Misalnya, ada kitab yang di kaji menjelaskan perihal jihad berperang. Bagian ini tentu sudah tidak sesuai dengan zaman dan kondisi terkini.
Namun, teks yang menjelaskan hal tersebut tetap di baca dan di pelajari, tetapi di pahami sebagai khazanah pengetahuan bahwa dulu ada syariat demikian.
Zaman yang terus berkembang dinamis juga menuntut agama untuk terus mengikutinya. Para ulama pun terus memproduksi karya terbaru menyesuaikan isu-isu terbaru yang belum ada di zaman dahulu.
Para santri juga di berikan pemahaman demikian, tidak saja secara formal melalui pengajian, tetapi juga bisa melalui bahtsul masail. Pemikiran mereka atas isu tertentu di ujikan pada forum tersebut guna menemukan realitas hukum yang tepat untuk masalah yang mereka diskusikan.
Di sinilah kitab kuning hadir menempati ruang relevansinya dengan kondisi zaman dan ruangnya.
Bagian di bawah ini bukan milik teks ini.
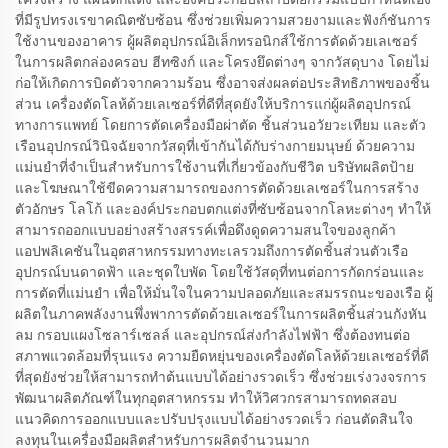
ที่มีรูปทรงเรขาคณิตซับซ้อน ซึ่งช่วยเพิ่มความสวยงามและฟังก์ชันการ
ใช้งานของอาคาร ผู้ผลิตอุปกรณ์อิเล็กทรอนิกส์ใช้การตัดด้วยเลเซอร์
ในการผลิตกล่องครอบ ฮีทซิงก์ และโครงยึดต่างๆ จากวัสดุบาง โดยไม่
ก่อให้เกิดการบิดตัวจากความร้อน ซึ่งอาจส่งผลต่อประสิทธิภาพของชิ้น
ส่วน เครื่องตัดโลห้ด้วยเลเซอร์ที่ดีที่สุดยังให้บริการแก่ผู้ผลิตอุปกรณ์
ทางการแพทย์ โดยการตัดเครื่องมือผ่าตัด ชิ้นส่วนอวัยวะเทียม และตัว
เรือนอุปกรณ์วินิจฉัยจากวัสดุที่เข้ากันได้กับร่างกายมนุษย์ ด้วยความ
แม่นยำที่จำเป็นสำหรับการใช้งานที่เกี่ยวข้องกับชีวิต บริษัทผลิตป้าย
และโฆษณาใช้ขีดความสามารถของการตัดด้วยเลเซอร์ในการสร้าง
ตัวอักษร โลโก้ และองค์ประกอบตกแต่งที่ซับซ้อนจากโลหะต่างๆ ทำให้
สามารถออกแบบอย่างสร้างสรรค์เพื่อดึงดูดความสนใจของลูกค้า
แอปพลิเคชันในอุตสาหกรรมทางทะเลรวมถึงการตัดชิ้นส่วนตัวเรือ
อุปกรณ์บนดาดฟ้า และชุดใบพัด โดยใช้วัสดุที่ทนต่อการกัดกร่อนและ
การตัดที่แม่นยำ เพื่อให้มั่นใจในความปลอดภัยและสมรรถนะของเรือ ผู้
ผลิตในภาคพลังงานพึ่งพาการตัดด้วยเลเซอร์ในการผลิตชิ้นส่วนกังหัน
ลม กรอบแผงโซลาร์เซลล์ และอุปกรณ์ส่งกำลังไฟฟ้า ซึ่งต้องทนต่อ
สภาพแวดล้อมที่รุนแรง ความยืดหยุ่นของเครื่องตัดโลห้ด้วยเลเซอร์ที่ดี
ที่สุดยังช่วยให้สามารถทำต้นแบบได้อย่างรวดเร็ว ซึ่งช่วยเร่งวงจรการ
พัฒนาผลิตภัณฑ์ในทุกอุตสาหกรรม ทำให้วิศวกรสามารถทดสอบ
แนวคิดการออกแบบและปรับปรุงแบบได้อย่างรวดเร็ว ก่อนตัดสินใจ
ลงทุนในเครื่องมือผลิตสำหรับการผลิตจำนวนมาก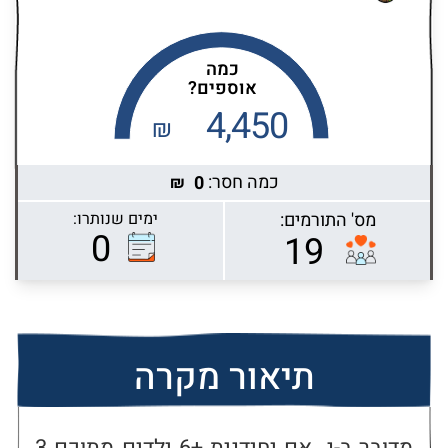
כמה
אוספים?
4,450
₪
כמה חסר:
0
₪
מס' התורמים:
ימים שנותרו:
Highcharts.com
0
19
תיאור מקרה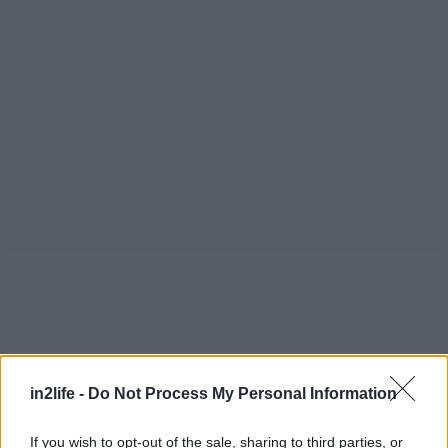
in2life -
Do Not Process My Personal Information
If you wish to opt-out of the sale, sharing to third parties, or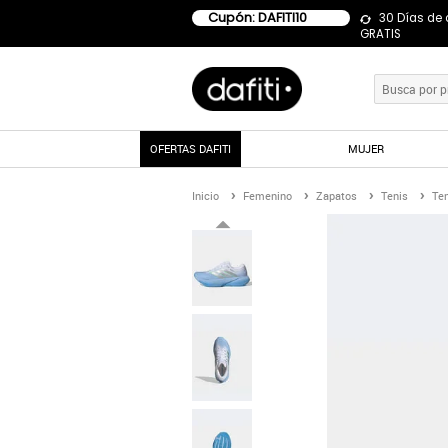
Cupón: DAFITI10
30 Días de
GRATIS
OFERTAS DAFITI
MUJER
Inicio
Femenino
Zapatos
Tenis
Ten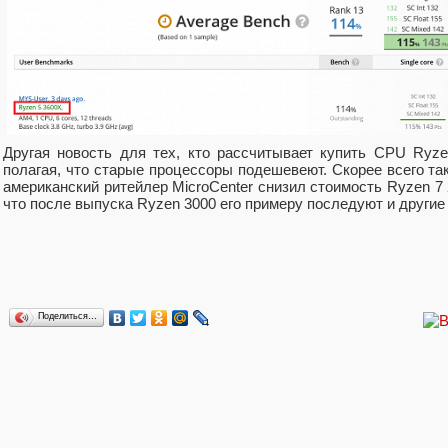
Другая новость для тех, кто рассчитывает купить CPU Ryz
полагая, что старые процессоры подешевеют. Скорее всего так
американский ритейлер MicroCenter снизил стоимость Ryzen 7 
что после выпуска Ryzen 3000 его примеру последуют и другие
Поделиться…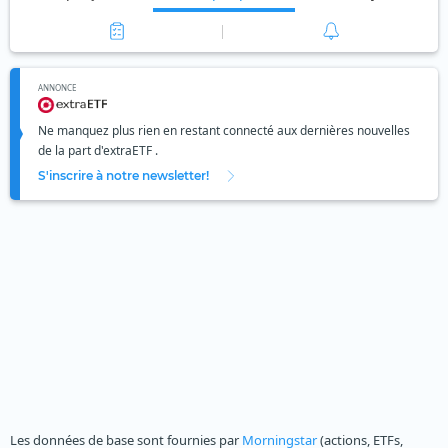
ANNONCE
Ne manquez plus rien en restant connecté aux dernières nouvelles
de la part d'extraETF .
S'inscrire à notre newsletter!
Les données de base sont fournies par
Morningstar
(actions, ETFs,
Hal ini pula yang menjadi poin penting dalam penilaian ajang MQK Nasional.
Bahasa pemaknaan
Kitab kuning juga menghubungkan peradaban melalui bahasa dalam pengajarannya. Mayoritas sivitas akademika pesantren masih menggunakan bahasa daerah dalam melakukan pemaknaan atau penerjemahan teksnya.